Chairman of the Legislative Assembly of Kemerovo Oblast
- In office 14 September 2018 – 7 October 2021
- Preceded by: Aman Tuleyev
- Succeeded by: Aleksey Zelenin

Personal details
- Born: 17 August 1969 (age 56) Novokuznetsk, Kemerovo Oblast, RSFSR, USSR
- Party: United Russia
- Education: Kemerovo State Medical Institute [ru]; Kemerovo State University;

= Vyacheslav Petrov =

Russian politician

Vyacheslav Anatolievich Petrov (Вячеслав Анатольевич Петров; born 17 August 1969) is a Russian politician who is a member of the State Duma of the VIII convocation, a member of the United Russia faction, and a member of the State Duma Committee on Regional Policy and Local Self-Government.

He had also served as the Chairman as member of the Legislative Assembly of Kemerovo Oblast from 2018 to 2021.

==Biography==
Vyacheslav Petrov was born on 17 August 1969, in Novokuznetsk.

In 1986, he graduated from secondary school No. 60 and entered the medical faculty of the Kemerovo State Medical Academy.

In 1992, he graduated from the Faculty of Medicine and was assigned to residency at the Department of Oncology, where he conducted scientific activities during his studies, but after graduation he went into business.

From 1992 to 1998, he was the President of Insider LLP.

From 1998 to 2001, he was the General Director of Navigator Company OJSC.

Between 2001 and 2011, he was the General Director of E-Light-Telecom LLC, Good Line trademark.

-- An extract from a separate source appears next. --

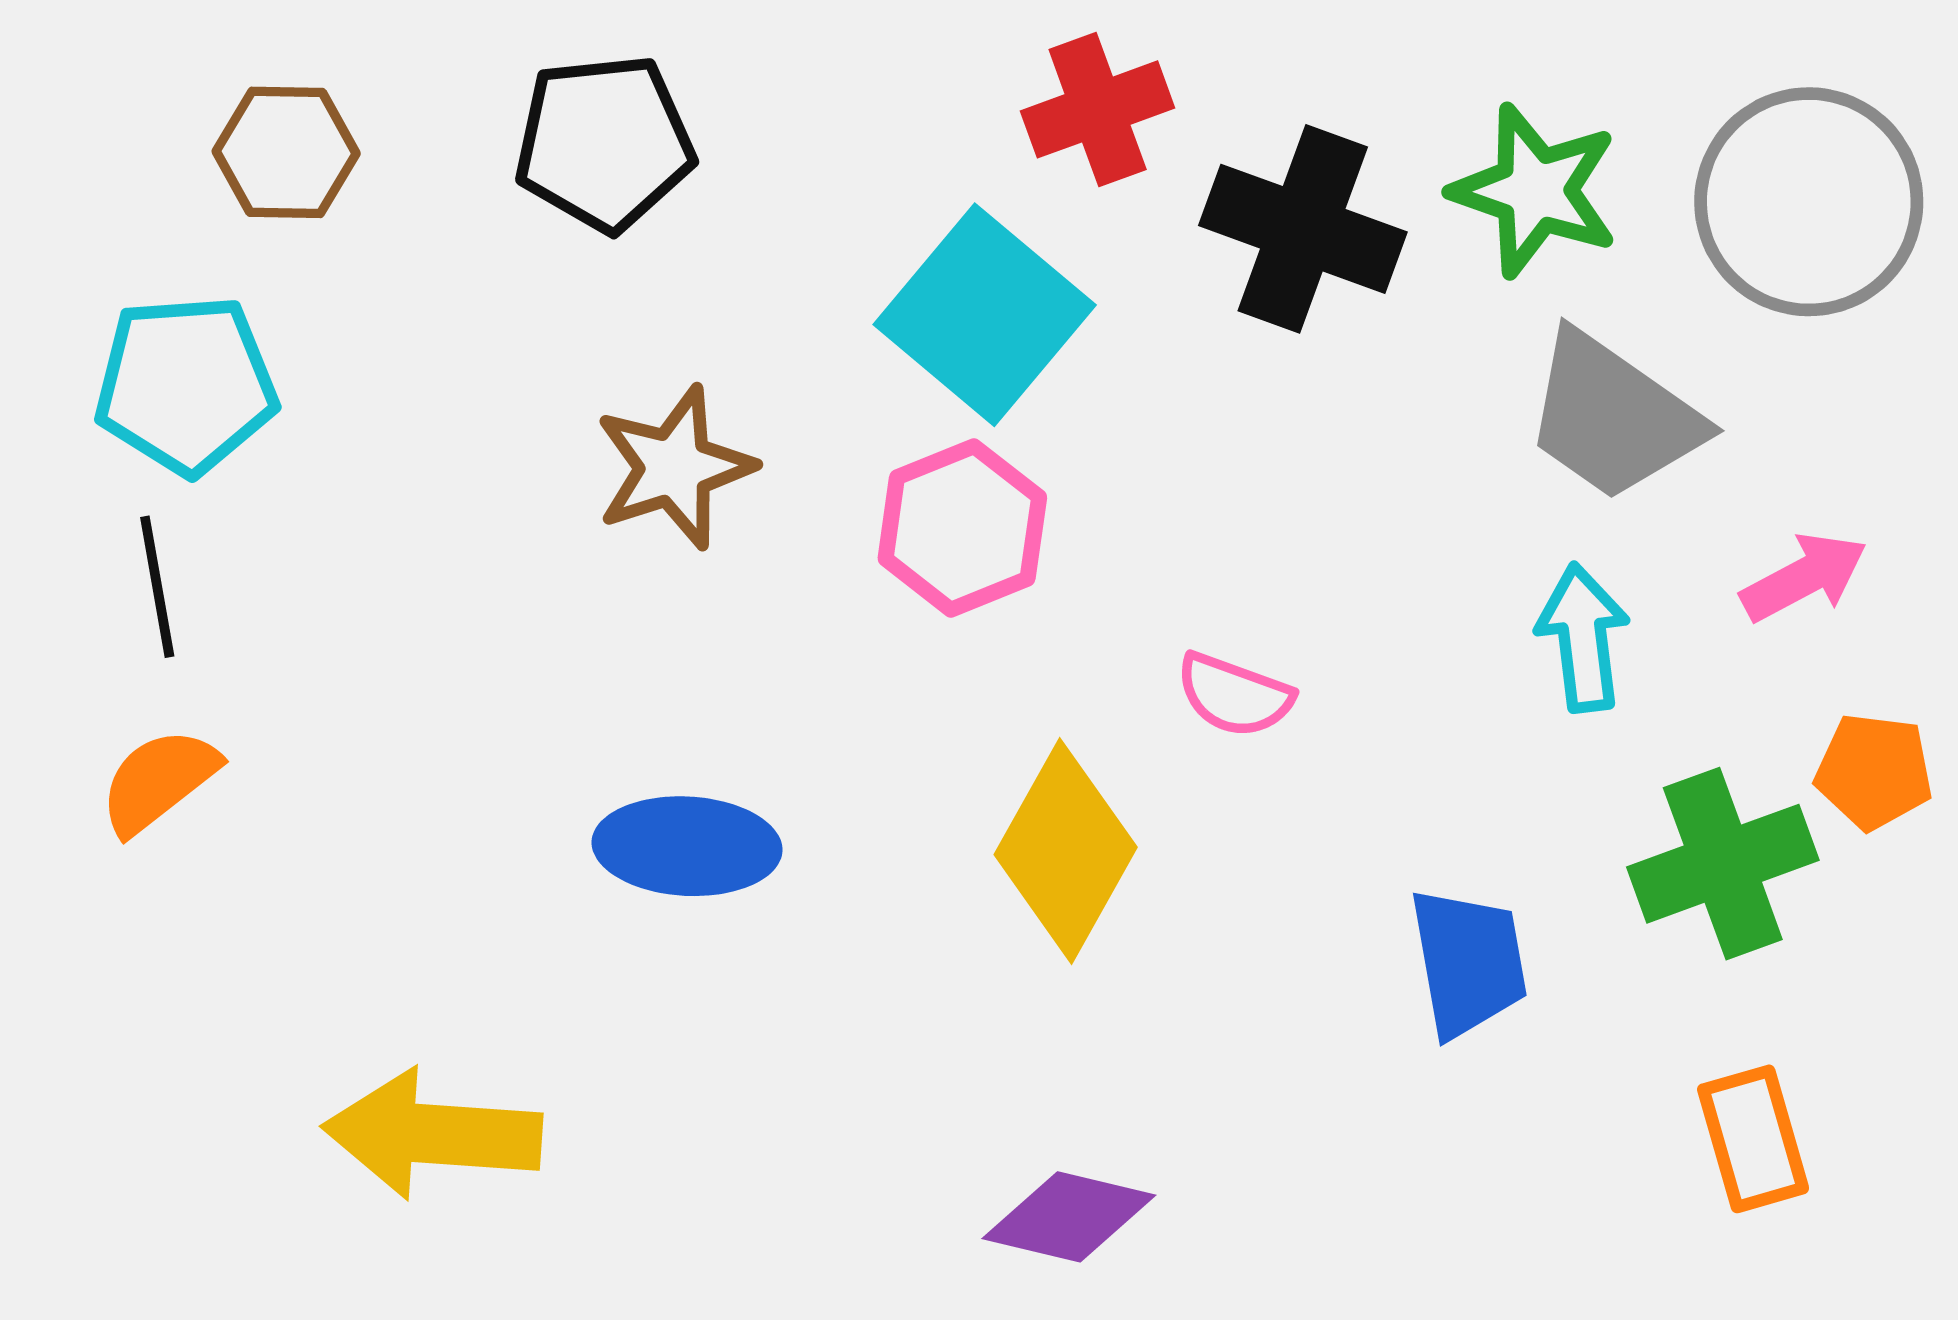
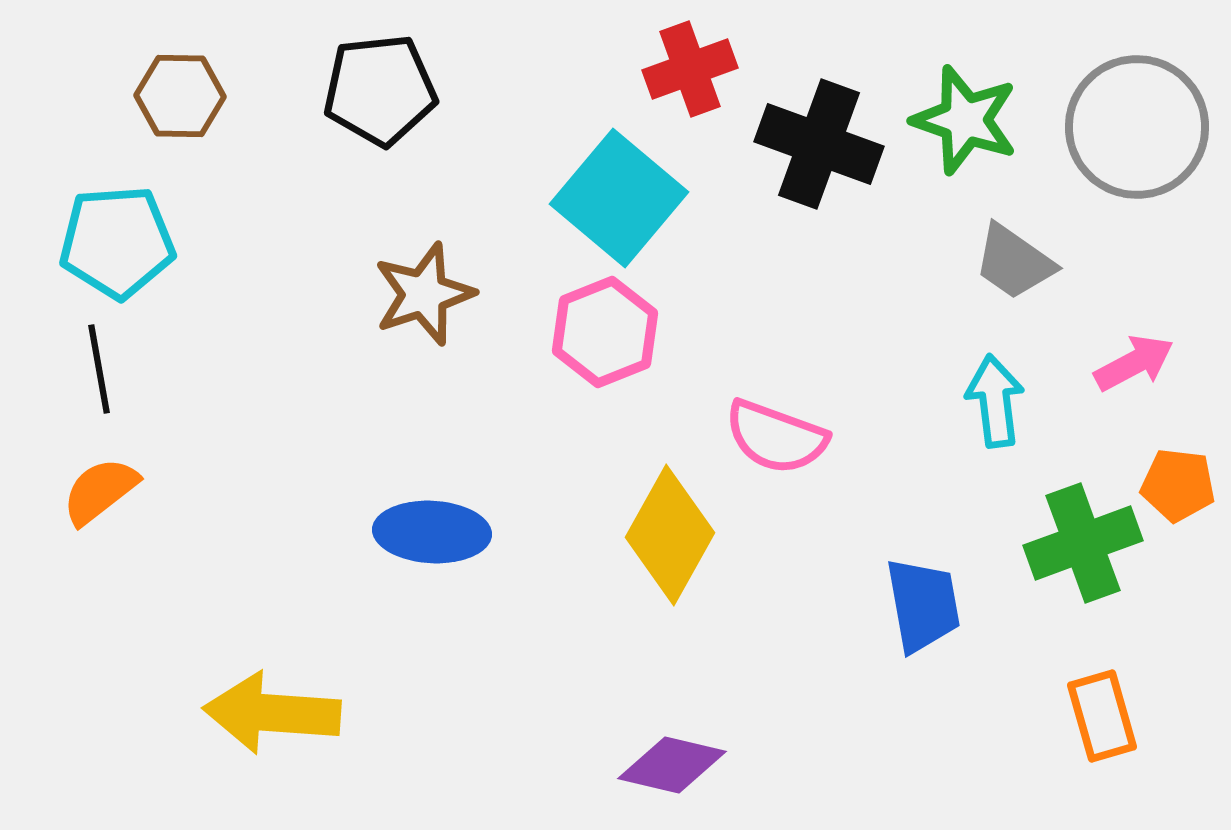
gray trapezoid: (1613, 417) -> (1014, 262), size x0.7
pink semicircle: (1234, 695) -> (776, 437), size x1.4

In 2003, he graduated from the Faculty of Law of the Kemerovo State University.

From 2011 to 2012, Petrov was the Deputy Chairman of the Kemerovo City Council of People's Deputies.

From 2012 to 2013, he was the Head of the Regional Executive Committee of the Kemerovo regional branch of the All-Russian political party "United Russia".

From 2013 to 2018, he was the Chairman of the Board of Directors of E-Light-Telecom LLC.

From 2011 to 2013, he was a member of the Kemerovo city council, representing the 4th constituency of the Zavodskoy district.

In the elections in 2013, Petrov was elected to the Kemerovo Oblast Council for the Leninsky single-mandate constituency.

On a single voting day on 9 September 2018, Petrov was elected a member and chairman of the Council of People's Deputies of the Kemerovo Region. The parliament was renamed to the Legislative Assembly of the Kemerovo Region - Kuzbass, as of 1 December 2019.

On 19 September 2021, Petrov was elected to the State Duma of the VIII convocation.

=== Sanctions ===
He was sanctioned by the UK government in 2022 in relation to the Russo-Ukrainian War.

==Family==
He is married and is raising two sons.